Bladder cancer is a common cancer; approximately 55,000 new cases are diagnosed in the United States each year. Superficial bladder cancer refers to cancer that remains localized within the outermost (most superficial) layers of the bladder and has not spread to deeper layers.
Patients with superficial bladder cancer are routinely treated with surgical removal of the cancer and may also receive additional treatment to decrease the risk of cancer recurrence or progression to more invasive disease. This additional treatment often involves intravesical therapy (placement of medication directly into the bladder). This often consists of mitomycin C or Bacille Calmette-Guérin (BCG). BCG, an immunotherapy agent, is derived from a weakened form of a bacterium related to bacteria that cause tuberculosis.
Immunotherapy acts by stimulating the body to produce an immune response. Thus, it’s possible that immunotherapy will be less effective in patients who have depressed immune systems (such as the very elderly).

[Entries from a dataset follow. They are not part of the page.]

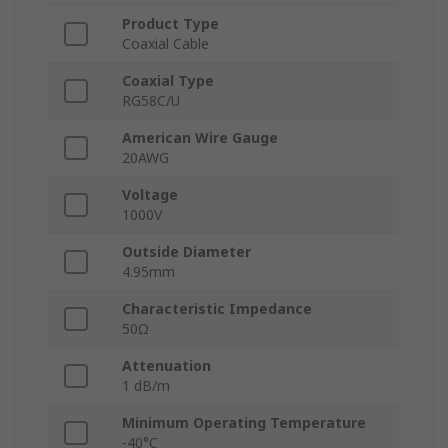
Product Type
Coaxial Cable
Coaxial Type
RG58C/U
American Wire Gauge
20AWG
Voltage
1000V
Outside Diameter
4.95mm
Characteristic Impedance
50Ω
Attenuation
1 dB/m
Minimum Operating Temperature
-40°C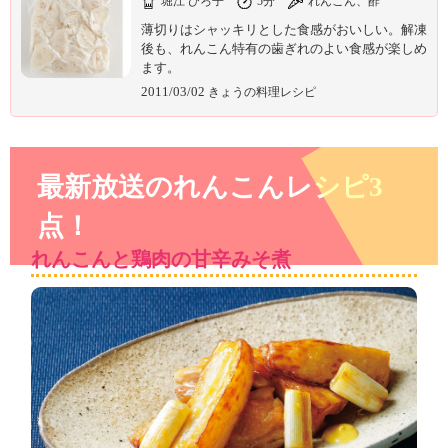
堀江 ひろ子
5分
れんこん、酢
薄切りはシャッキリとした食感がおいしい。解凍
後も、れんこん特有の歯ぎれのよい食感が楽しめ
ます。
2011/03/02
きょうの料理レシピ
最新放送のれんこんレシピ3
点！
れんこんと鶏肉の甘辛みそ煮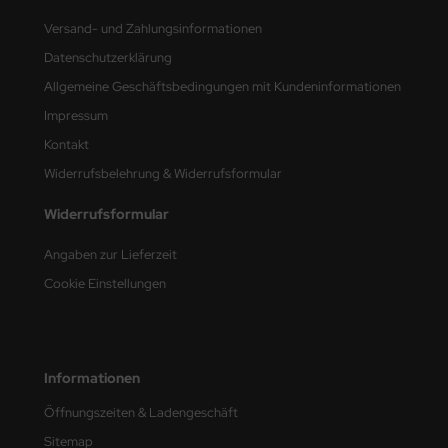
Versand- und Zahlungsinformationen
nu-Beemax
Datenschutzerklärung
nda-Hobby
Allgemeine Geschäftsbedingungen mit Kundeninformationen
Impressum
gasus Hobbies
Kontakt
atz Nunu
Widerrufsbelehrung & Widerrufsformular
usmodel
Widerrufsformular
ar Lights
Angaben zur Lieferzeit
Cookie Einstellungen
ntos Model
vell
Informationen
ich.Models
Öffnungszeiten & Ladengeschäft
den
Sitemap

Treatment of Stage 0 & I "Superficial" Bladder Cancer
Treatment of non-muscle invasive bladder cancers continues to improve with the use of immunotherpay.
To evaluate whether the response to immunotherapy varies by age, researchers evaluated information from a phase II clinical trial. Patients in the trial received intravesical therapy with BCG and interferon alfa.

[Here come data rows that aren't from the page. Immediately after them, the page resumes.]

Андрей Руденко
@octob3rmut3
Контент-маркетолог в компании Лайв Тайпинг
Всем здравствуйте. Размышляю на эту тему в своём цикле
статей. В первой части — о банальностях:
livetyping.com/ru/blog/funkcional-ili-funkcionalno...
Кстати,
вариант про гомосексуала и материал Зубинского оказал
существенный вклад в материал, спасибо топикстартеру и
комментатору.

- Response to treatment was highest in patients between the ages of 61 and 70. Among patients in this age group, 61% were alive and cancer-free after two years.
- Response to treatment was lowest among patients over the age of 80; only 39% of these patients were alive and cancer-free after two years.
- Although there were few patients under the age of 50, response also appeared to be worse in this age group. Forty-five percent of young patients were alive and cancer-free after two years. The reason for the relatively low response in these patients is unclear.
The researchers concluded that aging appears to be linked with a decreased response to intravesical immunotherapy. This decreased response was most apparent among patients over the age of 80.
Reference: Joudi FN, Smith BJ, O’Donnell MA et al. The Impact of Age on the Response of Patients with Superficial Bladder Cancer to Intravesical Immunotherapy. The Journal of Urology . 2006;175:1634-1640.